Palestinians stream south in Gaza as Israel orders a mass evacuation
Israel renewed calls on social media and in leaflets dropped from the air for some 1 million Gaza residents to move south, while Hamas urged people to stay in their homes.
Palestinians scrambled to flee northern Gaza on Saturday after the Israeli military ordered nearly half the population to evacuate south and carried out airstrikes as well as ground forays ahead of an expected land invasion.
The UN and aid groups have said such a rapid exodus would cause untold human suffering, with hospital patients and others unable to relocate.
Families in cars, trucks and donkey carts packed with possessions crowded a main road heading away from Gaza City as Israeli air strikes continued to hammer the 40-kilometer (25-mile) long territory, where supplies of food, fuel and drinking water were running low because of a complete Israeli siege.
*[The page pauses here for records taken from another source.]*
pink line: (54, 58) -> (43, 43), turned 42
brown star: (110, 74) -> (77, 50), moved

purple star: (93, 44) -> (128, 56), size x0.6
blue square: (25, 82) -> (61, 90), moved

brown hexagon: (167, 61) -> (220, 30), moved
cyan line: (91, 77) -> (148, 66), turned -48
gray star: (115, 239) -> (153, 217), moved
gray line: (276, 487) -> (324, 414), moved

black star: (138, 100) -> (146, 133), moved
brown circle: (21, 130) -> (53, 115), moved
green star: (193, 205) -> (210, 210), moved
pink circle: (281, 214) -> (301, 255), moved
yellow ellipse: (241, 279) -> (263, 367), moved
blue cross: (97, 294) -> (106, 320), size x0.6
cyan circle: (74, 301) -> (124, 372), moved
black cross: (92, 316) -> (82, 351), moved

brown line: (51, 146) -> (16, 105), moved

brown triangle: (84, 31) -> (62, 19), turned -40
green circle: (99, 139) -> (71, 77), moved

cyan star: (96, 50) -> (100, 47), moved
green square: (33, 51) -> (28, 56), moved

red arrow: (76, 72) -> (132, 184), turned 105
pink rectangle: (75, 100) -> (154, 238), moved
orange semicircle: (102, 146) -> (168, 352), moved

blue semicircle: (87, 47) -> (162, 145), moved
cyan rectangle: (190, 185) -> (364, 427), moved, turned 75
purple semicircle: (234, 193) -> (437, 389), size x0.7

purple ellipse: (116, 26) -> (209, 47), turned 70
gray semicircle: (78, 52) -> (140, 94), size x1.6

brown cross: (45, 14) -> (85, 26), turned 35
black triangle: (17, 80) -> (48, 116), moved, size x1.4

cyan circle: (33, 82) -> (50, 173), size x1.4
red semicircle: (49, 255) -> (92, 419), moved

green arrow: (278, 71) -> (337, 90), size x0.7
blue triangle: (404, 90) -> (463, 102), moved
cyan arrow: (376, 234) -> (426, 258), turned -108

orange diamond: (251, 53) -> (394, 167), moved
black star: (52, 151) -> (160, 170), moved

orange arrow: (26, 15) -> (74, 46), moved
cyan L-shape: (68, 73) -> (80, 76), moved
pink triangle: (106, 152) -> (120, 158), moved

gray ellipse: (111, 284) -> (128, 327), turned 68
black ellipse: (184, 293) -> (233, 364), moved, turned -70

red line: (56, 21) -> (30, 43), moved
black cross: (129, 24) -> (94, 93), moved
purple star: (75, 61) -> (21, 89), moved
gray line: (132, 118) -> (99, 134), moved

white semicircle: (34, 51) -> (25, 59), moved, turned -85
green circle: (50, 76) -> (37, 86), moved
One convoy heading South was struck, killing over 70 and wounding many others. Egyptian officials said the southern Rafah crossing would open later Saturday for the first time in days to allow foreigners out.
Israel said Palestinians could travel within Gaza without being harmed along two main routes from 10 am to 4 pm local time.
Gaza’s Health Ministry says it was impossible to safely transport wounded from hospitals already dealing with high numbers of dead and injured. Nizar Sadawi reports pic.twitter.com/LzgudGH6gf
— TRT World Now (@TRTWorldNow) October 14, 2023
Demolished roads
The Israeli military said “hundreds of thousands” of Palestinians had already heeded the warning and headed south. But some live up to 20 kilometers away, and roads demolished by airstrikes and fuel shortage hindered their journeys.
Thousands of people crammed into a UN-run school-turned-shelter in Deir Al Balah, a farming town south of the evacuation zone.
Many slept outside on the ground without mattresses, or in chairs pulled from classrooms.
“I came here with my children. We slept on the ground. We don’t have a mattress, or clothes,” Howeida al Zaaneen, 63, who is from the northern town of Beit Hanoun, said. “I want to go back to my home, even if it is destroyed.”
Palestine’s Health Ministry said Saturday that over 2,200 people have been killed in the territory, including 724 children and 458 women.